-- What the task asks --
Go over the data and work out how many lines include the word "your". Give that number only.

Dataset excerpts
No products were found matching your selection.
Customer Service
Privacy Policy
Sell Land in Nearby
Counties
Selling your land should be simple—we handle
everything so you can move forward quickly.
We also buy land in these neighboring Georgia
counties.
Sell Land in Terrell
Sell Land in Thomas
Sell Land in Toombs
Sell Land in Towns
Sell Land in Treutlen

-- Final answer --
2